PT_params = np.array([T_high, T_low])

log_X_params = np.array([log_CO, log_CO2,log_H2O])

cloud_params = np.array([log_P_top_slab_Mg2SiO4, Delta_log_P_Mg2SiO4, log_r_m_Mg2SiO4, log_X_Mg2SiO4])

# Generate the atmosphere
atmosphere = make_atmosphere(planet, model_scattering, P, P_ref, R_p_ref,
                             PT_params, log_X_params, cloud_params)
[34]:
from POSEIDON.visuals import plot_PT

# Produce plots of atmospheric properties
fig_PT = plot_PT(planet, model_scattering, atmosphere,
                 legend_location = 'lower right')
../../_images/content_notebooks_emission_scattering_43_0.png
[35]:
from POSEIDON.core import compute_spectrum
from POSEIDON.visuals import plot_spectra
from POSEIDON.utility import plot_collection

# Generate eclipse spectra
Fp_Fs_no_scat = compute_spectrum(planet, star, model_no_scattering, atmosphere, opac_mg2sio4, wl,
                                 spectrum_type = 'emission')

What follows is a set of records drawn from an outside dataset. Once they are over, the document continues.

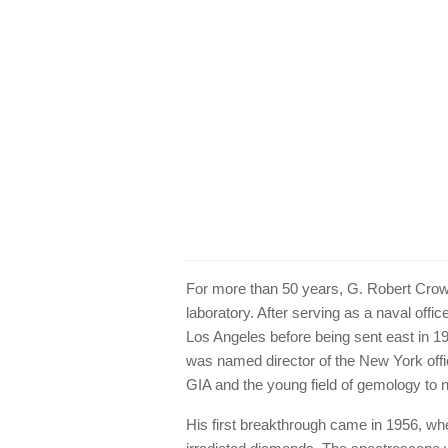
For more than 50 years, G. Robert Crow
laboratory. After serving as a naval offic
Los Angeles before being sent east in 19
was named director of the New York off
GIA and the young field of gemology to 
His first breakthrough came in 1956, whe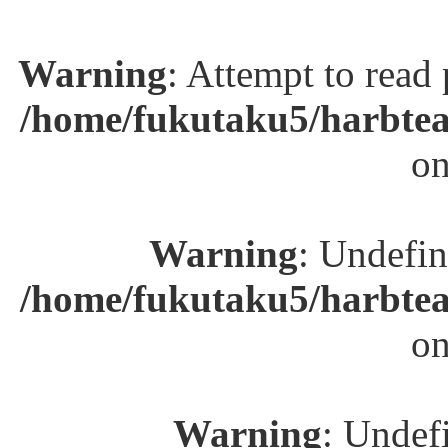
Warning
: Attempt to read
/home/fukutaku5/harbtea
on
Warning
: Undefin
/home/fukutaku5/harbtea
on
Warning
: Undefi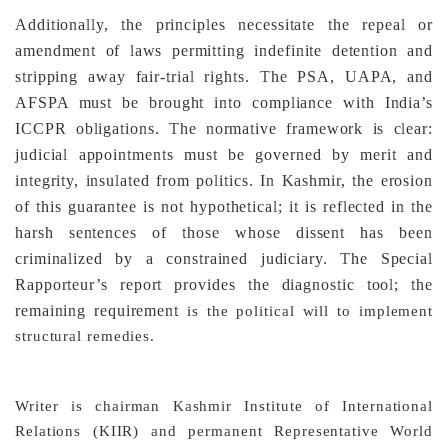
Additionally, the principles necessitate the repeal or
amendment of laws permitting indefinite detention and
stripping away fair-trial rights. The PSA, UAPA, and
AFSPA must be brought into compliance with India’s
ICCPR obligations. The normative framework is clear:
judicial appointments must be governed by merit and
integrity, insulated from politics. In Kashmir, the erosion
of this guarantee is not hypothetical; it is reflected in the
harsh sentences of those whose dissent has been
criminalized by a constrained judiciary. The Special
Rapporteur’s report provides the diagnostic tool; the
remaining requirement
is the political will to implement
structural remedies.
Writer is chairman Kashmir Institute of International
Relations (KIIR) and permanent Representative World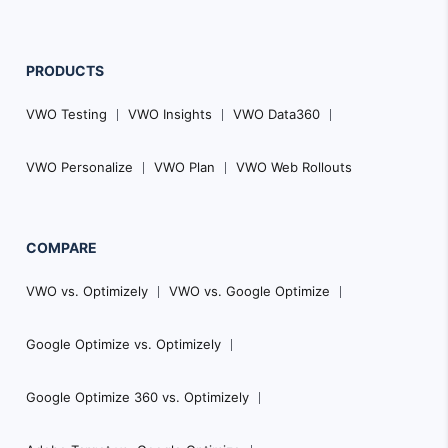
PRODUCTS
VWO Testing
VWO Insights
VWO Data360
VWO Personalize
VWO Plan
VWO Web Rollouts
COMPARE
VWO vs. Optimizely
VWO vs. Google Optimize
Google Optimize vs. Optimizely
Google Optimize 360 vs. Optimizely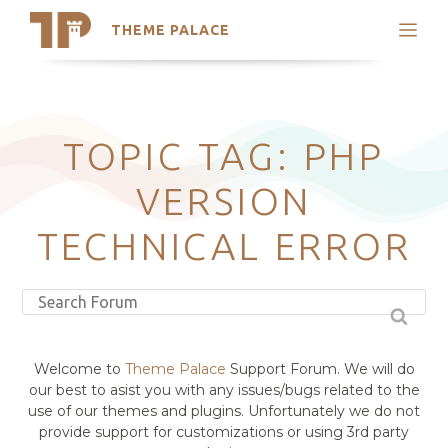
THEME PALACE
Search
Support
Skip
My Accounts
to
content
Latest Themes
TOPIC TAG: PHP
Trending Themes
VERSION
TECHNICAL ERROR
Welcome to
Theme Palace
Support Forum. We will do
our best to asist you with any issues/bugs related to the
use of our themes and plugins. Unfortunately we do not
provide support for customizations or using 3rd party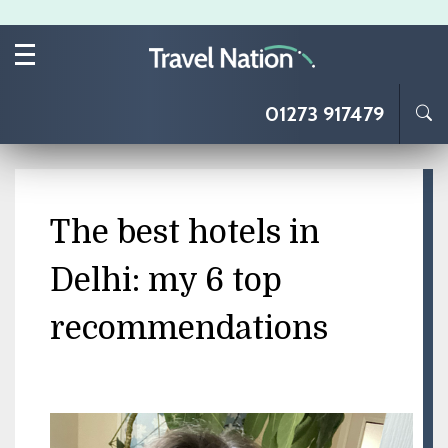
Skip to main content
01273 917479
The best hotels in
Delhi: my 6 top
recommendations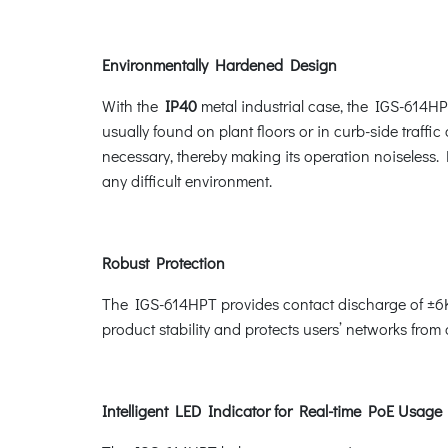
Environmentally Hardened Design
With the
IP40
metal industrial case, the IGS-614HP
usually found on plant floors or in curb-side traffic
necessary, thereby making its operation noiseless.
any difficult environment.
Robust Protection
The IGS-614HPT provides contact discharge of ±6K
product stability and protects users’ networks from
Intelligent LED Indicator for Real-time PoE Usage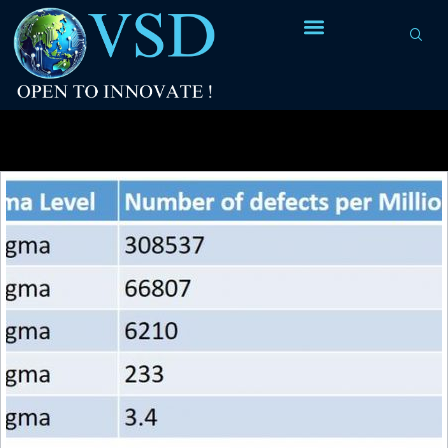
Tag Archives:
NEC V20 and V30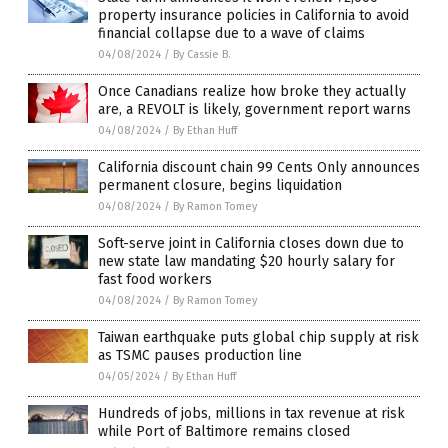
property insurance policies in California to avoid
financial collapse due to a wave of claims
04/08/2024
/
By Cassie B.
Once Canadians realize how broke they actually
are, a REVOLT is likely, government report warns
04/08/2024
/
By Ethan Huff
California discount chain 99 Cents Only announces
permanent closure, begins liquidation
04/08/2024
/
By Ramon Tomey
Soft-serve joint in California closes down due to
new state law mandating $20 hourly salary for
fast food workers
04/08/2024
/
By Ramon Tomey
Taiwan earthquake puts global chip supply at risk
as TSMC pauses production line
04/05/2024
/
By Ethan Huff
Hundreds of jobs, millions in tax revenue at risk
while Port of Baltimore remains closed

Fp_Fs_scat = compute_spectrum(planet, star, model_scattering, atmosphere, opac_mg2sio4, wl,
                              spectrum_type = 'emission')

spectra = []
spectra = plot_collection(Fp_Fs_no_scat, wl, collection = spectra)
spectra = plot_collection(Fp_Fs_scat, wl, collection = spectra)

title = 'Effect of Clouds - Scattering'

# Produce figure and save to file
fig_spec = plot_spectra(spectra, planet, R_to_bin = 100, plot_full_res = False,
                        y_unit = 'eclipse_depth',
                        spectra_labels = ['No Scattering', 'Scattering'],
                        legend_location = 'upper right', wl_axis = 'log',
                        colour_list = ['#ff7f00', '#984ea3'],
                        plt_label = title, figure_shape = 'wide')
../../_images/content_notebooks_emission_scattering_44_0.png

As we expect, all absorption features have become emission features!